Aufrecht clears his throat before he speaks. “If you don't think faith is enough, then perhaps you should try reasoning. God once created a perfect world in the Garden of Eden. We're outside the Garden now. There's an angel with a fiery sword to keep us on this side, and this is the side where bad things happen. Earth is not Heaven. There are no tornados in Heaven.”

“I thought you said we were past thinking this was a judgment!”

“It's a paradox,” Stephens says. “God gave us the gift of water. People drink it, but sometimes people drown in it. God gave us the gift of fire, but the same fire that warms us and cooks our food can burn our house to the ground.”

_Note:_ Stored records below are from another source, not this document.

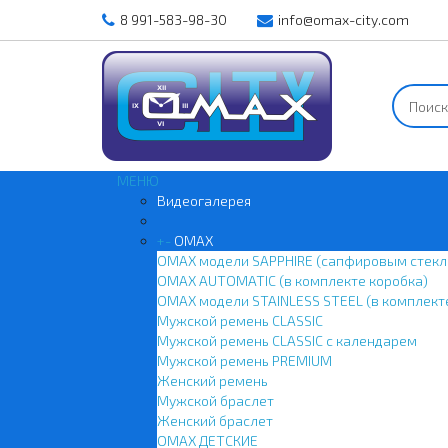
8 991-583-98-30
info@omax-city.com
МЕНЮ
Видеогалерея
+
-
OMAX
OMAX модели SAPPHIRE (сапфировым стекл
OMAX AUTOMATIC (в комплекте коробка)
OMAX модели STAINLESS STEEL (в комплект
Мужской ремень CLASSIC
Мужской ремень CLASSIC с календарем
Мужской ремень PREMIUM
Женский ремень
Мужской браслет
Женский браслет
OMAX ДЕТСКИЕ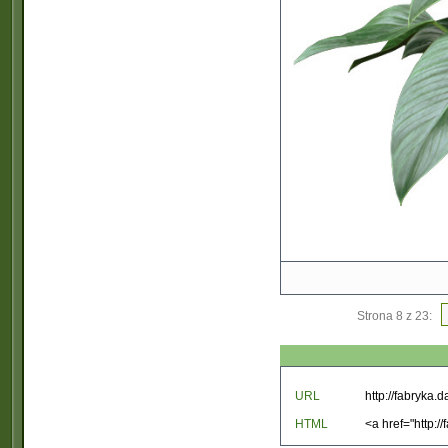
Strona 8 z 23:
URL
HTML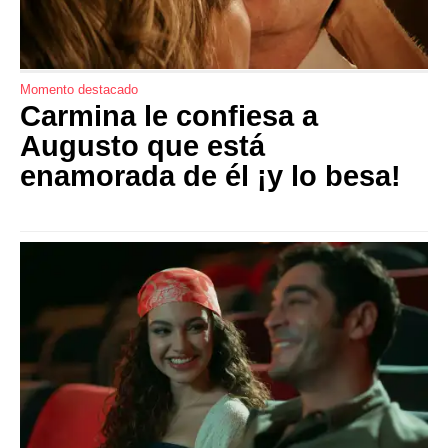
Momento destacado
Carmina le confiesa a
Augusto que está
enamorada de él ¡y lo besa!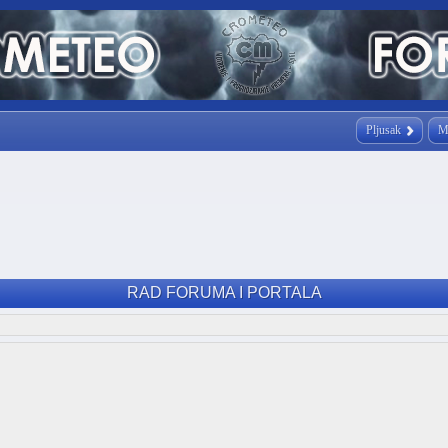
Pljusak
M
RAD FORUMA I PORTALA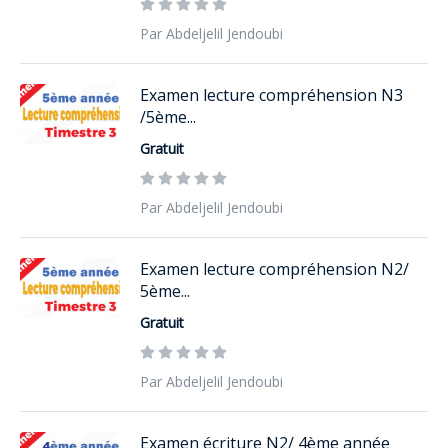
Par Abdeljelil Jendoubi
Examen lecture compréhension N3
/5ème...
Gratuit
Par Abdeljelil Jendoubi
Examen lecture compréhension N2/
5ème...
Gratuit
Par Abdeljelil Jendoubi
Examen écriture N2/ 4ème année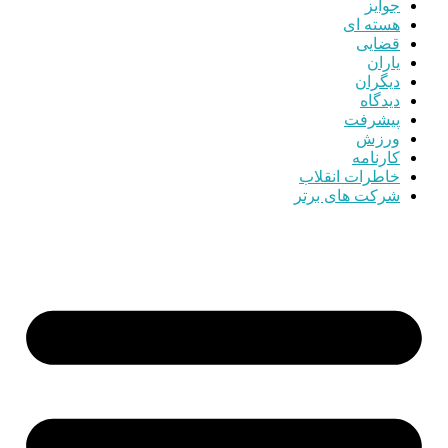
جوایز
هسته ای
قضایی
یاران
دیگران
دیدگاه
پیشرفت
ورزش
کارنامه
خاطرات انقلاب
شرکت های برتر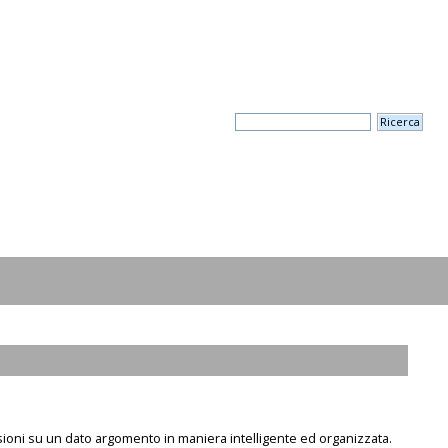
sioni su un dato argomento in maniera intelligente ed organizzata.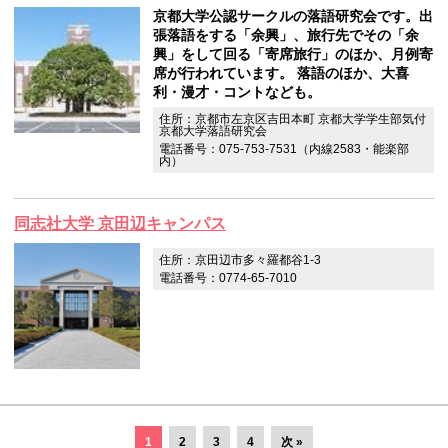
京都大学公認サークルの落語研究会です。出
張落語をする「余興」、旅行先でその「余
興」をして回る「寄席旅行」のほか、月例寄
席が行われています。 落語のほか、大喜
利・漫才・コントなども。
住所：京都市左京区吉田本町 京都大学学生部気付
京都大学落語研究会
電話番号：075-753-7531（内線2583・能楽部
内）
同志社大学 京田辺キャンパス
住所：京田辺市多々羅都谷1-3
電話番号：0774-65-7010
1
2
3
4
次 »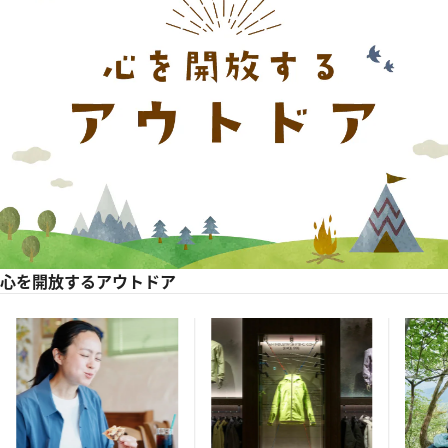
心を開放するアウトドア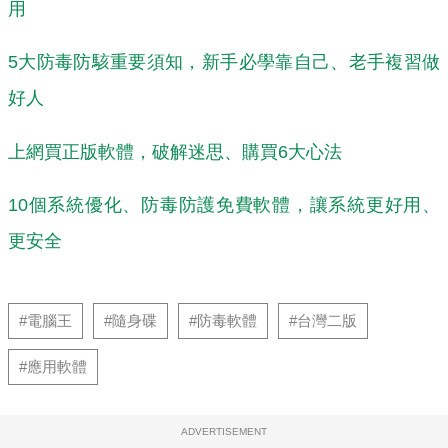
用
5大
防毒
防駭重要須知，新手必學靠自己、老手複習做
好人
上網買正版軟體，破解迷思、購買6大心法
10個系統優化、
防毒
防護免費軟體，讓系統更好用、
更安全
#電腦王
#隨身碟
#防毒軟體
#台灣二版
#應用軟體
ADVERTISEMENT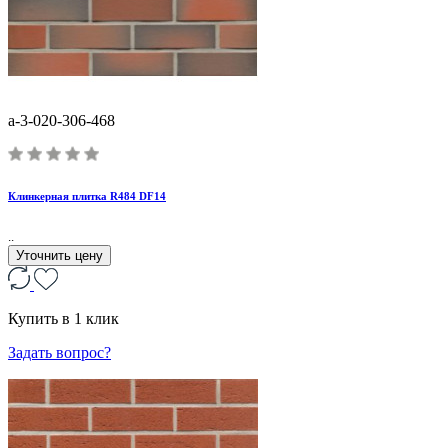
a-3-020-306-468
Клинкерная плитка R484 DF14
..
Уточнить цену
Купить в 1 клик
Задать вопрос?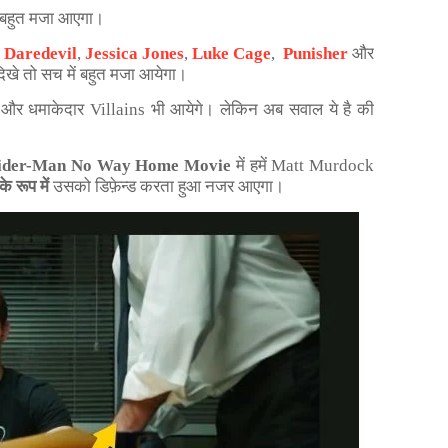
ें बहुत मजा आएगा।
ा
Daredevil
,
Jessica Jones
,
Luke Cage
,
Punisher
और
दिखे तो सच में बहुत मजा आयेगा।
और धमाकेदार Villains भी आयेगे। लेकिन अब सवाल ये है की
ider-Man No Way Home Movie
में हमें Matt Murdock
 रूप में
उसको डिफ़ेन्ड करता हुआ नजर आएगा।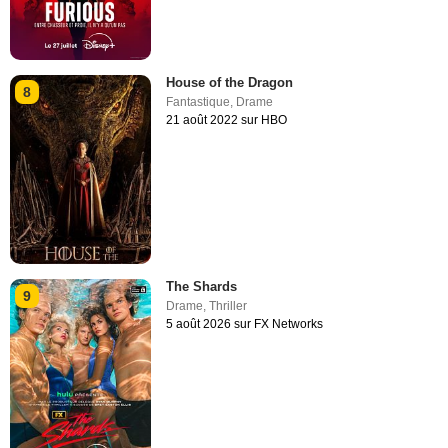
House of the Dragon
8
Fantastique
,
Drame
21 août 2022 sur HBO
The Shards
9
Drame
,
Thriller
5 août 2026 sur FX Networks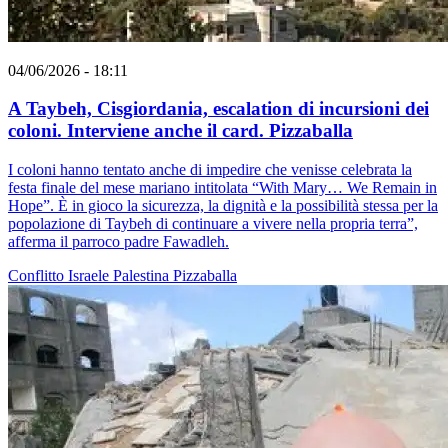
04/06/2026 - 18:11
A Taybeh, Cisgiordania, escalation di incursioni dei
coloni. Interviene anche il card. Pizzaballa
I coloni hanno tentato anche di impedire che venisse celebrata la
festa finale del mese mariano intitolata “With Mary… We Remain in
Hope”. È in gioco la sicurezza, la dignità e la possibilità stessa per la
popolazione di Taybeh di continuare a vivere nella propria terra”,
afferma il parroco padre Fawadleh.
Conflitto Israele Palestina
Pizzaballa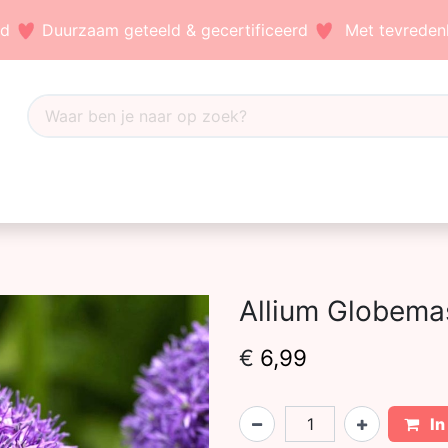
nd
Duurzaam geteeld & gecertificeerd
Met tevredenh
Dahlia's
Accessoires
Bezoek ons
Blog
Allium Globemas
€
6,99
In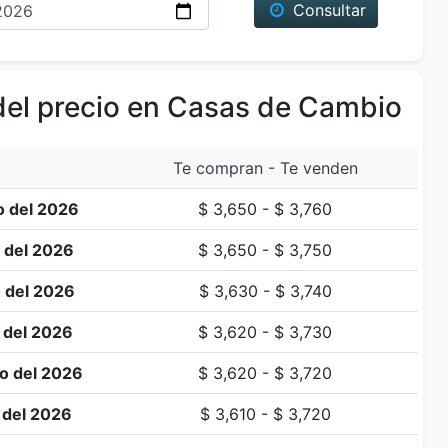
Consultar
del precio en Casas de Cambio
Te compran - Te venden
 del 2026
$ 3,650 - $ 3,760
 del 2026
$ 3,650 - $ 3,750
 del 2026
$ 3,630 - $ 3,740
 del 2026
$ 3,620 - $ 3,730
o del 2026
$ 3,620 - $ 3,720
 del 2026
$ 3,610 - $ 3,720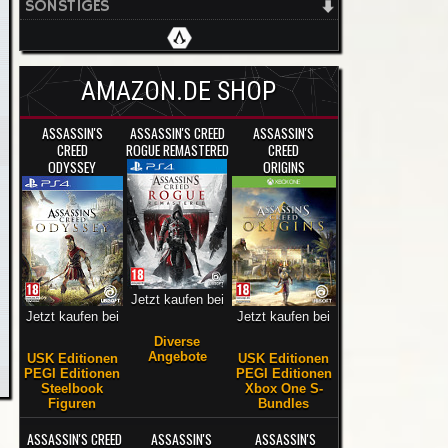
SONSTIGES
AMAZON.DE SHOP
ASSASSIN'S
ASSASSIN'S CREED
ASSASSIN'S
CREED
ROGUE REMASTERED
CREED
ODYSSEY
ORIGINS
Jetzt kaufen bei
Jetzt kaufen bei
Jetzt kaufen bei
Diverse
Angebote
USK Editionen
USK Editionen
PEGI Editionen
PEGI Editionen
Steelbook
Xbox One S-
Figuren
Bundles
ASSASSIN'S CREED
ASSASSIN'S
ASSASSIN'S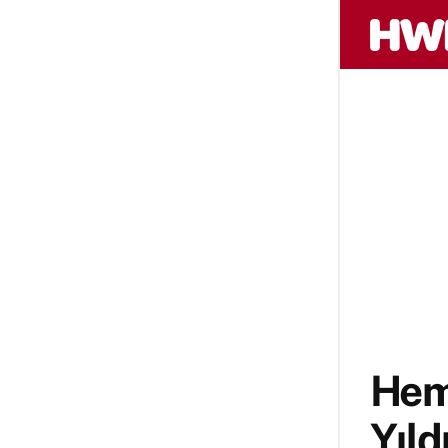
Hem
Yıld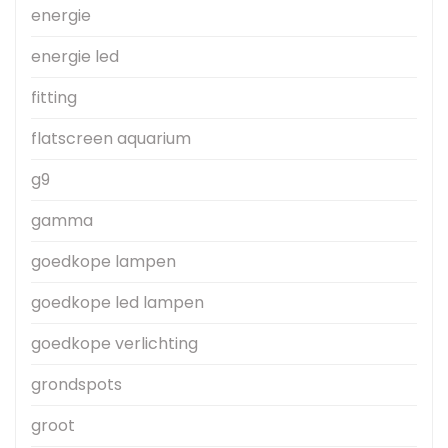
energie
energie led
fitting
flatscreen aquarium
g9
gamma
goedkope lampen
goedkope led lampen
goedkope verlichting
grondspots
groot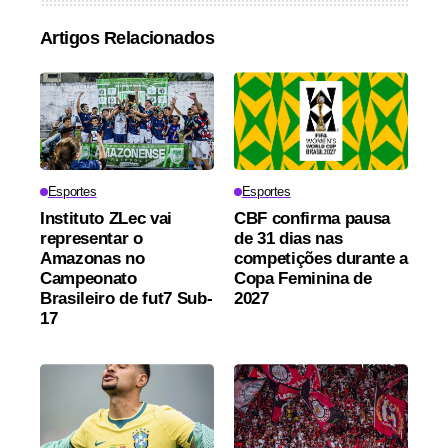
Artigos Relacionados
Esportes
Esportes
Instituto ZLec vai
CBF confirma pausa
representar o
de 31 dias nas
Amazonas no
competições durante a
Campeonato
Copa Feminina de
Brasileiro de fut7 Sub-
2027
17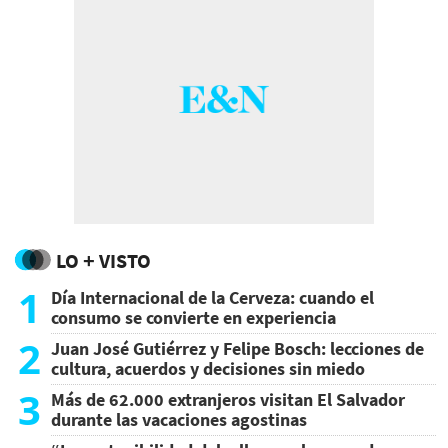
LO + VISTO
1
Día Internacional de la Cerveza: cuando el
consumo se convierte en experiencia
2
Juan José Gutiérrez y Felipe Bosch: lecciones de
cultura, acuerdos y decisiones sin miedo
3
Más de 62.000 extranjeros visitan El Salvador
durante las vacaciones agostinas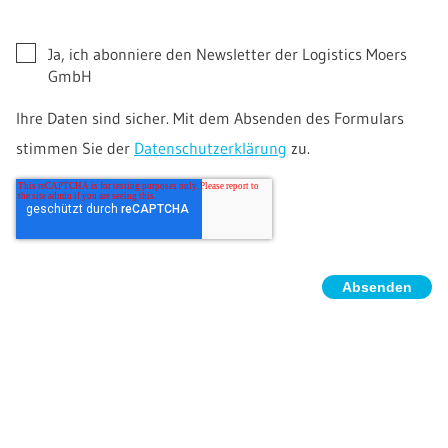
Ja, ich abonniere den Newsletter der Logistics Moers
GmbH
Ihre Daten sind sicher. Mit dem Absenden des Formulars
stimmen Sie der
Datenschutzerklärung
zu.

“That just turns a problem into a puzzle.” Ollery says.

“Josiah–” Harland says, softly.

“I can hardly say that to a widow with no home!”

“Josiah,” Harland says again. “You know that if you answer from the very deepest part of your heart, you will never answer badly.”

Ollery looks back at Harland, at that lined, gentle face and everything it contains. He feels chastened, although no one has chastised him.

“You must first be honest with yourself,” Harland says in the same kind voice. “They're not the ones you're truly worried about. None of them can scare you by asking why. But you can scare yourself.”

15

I
t is a fine day. The minister has said as much, although he probably shouldn't have.
The changeability of all things
, he said, and Mae wondered what prevented the fathers standing there from taking his neck into their hands. So far he hasn't reminded them that the Lord giveth and taketh away, and she prays that he won't.